Qui seront les dirigeants du XXIème siècle ?

Tribune initialement publiée dans le Huffington Post, actualisée sur Medium.

Je ne sais pas si les dirigeants de notre pays s’en sont bien rendu compte, mais le monde a changé. Le temps que nous débattions du futur, quelqu’un est déjà en train de l’inventer. Une révolution numérique a eu lieu. Oui, elle n’est pas en chemin mais déjà bien ancrée. Innovation, collaboration, création, plus rien ne sera jamais comme avant, notamment pour une génération qui a appris à grandir avec les nouveaux outils technologiques. Tous les secteurs économiques sont concernés mais surtout notre rapport au monde se transforme. Le monde est à la portée de nos mains, nos communautés d’intérêts également. Nous cultivons notre identité à travers les “tribus” que nous intégrons en ligne et au-delà. Nous exprimer librement, avec authenticité, pour partager qui nous sommes et espérons devenir devient un réflexe. Nous sommes interconnectés, et ce, en permanence.

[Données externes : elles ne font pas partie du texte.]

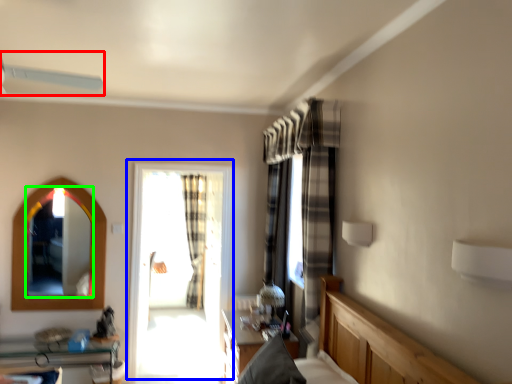 Question: Considering the real-world distances, which object is farthest from fan (highlighted by a red box)? window (highlighted by a blue box) or mirror (highlighted by a green box)?

Choices:
 (A) window
 (B) mirror

Answer: (A) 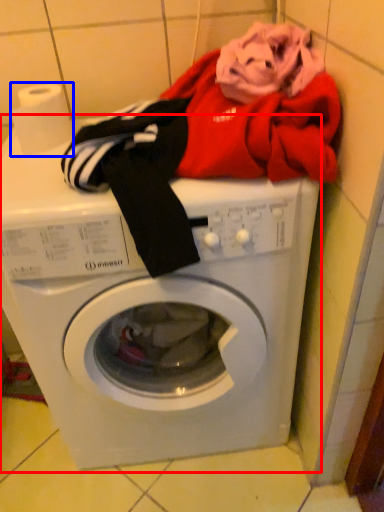 Question: Which of the following is the closest to the observer, washing machine (highlighted by a red box) or toilet paper (highlighted by a blue box)?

Il n’est pas anodin de pouvoir discuter et “se connecter” avec le Président des États-Unis sur Reddit. La connexion, ce n’est pas seulement avoir accès à Facebook ou Twitter mais la connexion à l’autre, où qu’il soit, quel qu’il soit. Le rapport à l’autorité est repensé et des communautés telles que Bitcoin, Wikipédia, Kickstarter, sont les symboles d’une nouvelle façon de créer et de s’impliquer. À la centralisation succède la décision distribuée, la proposition originelle du web. Les créateurs de nouvelles communautés font des participants les vrais héros. Dans ces tribus numériques, la confiance est au centre de tout, comme une nouvelle monnaie d’échange. Elle s’organise par la technologie (blockchain) et/ou des valeurs partagées.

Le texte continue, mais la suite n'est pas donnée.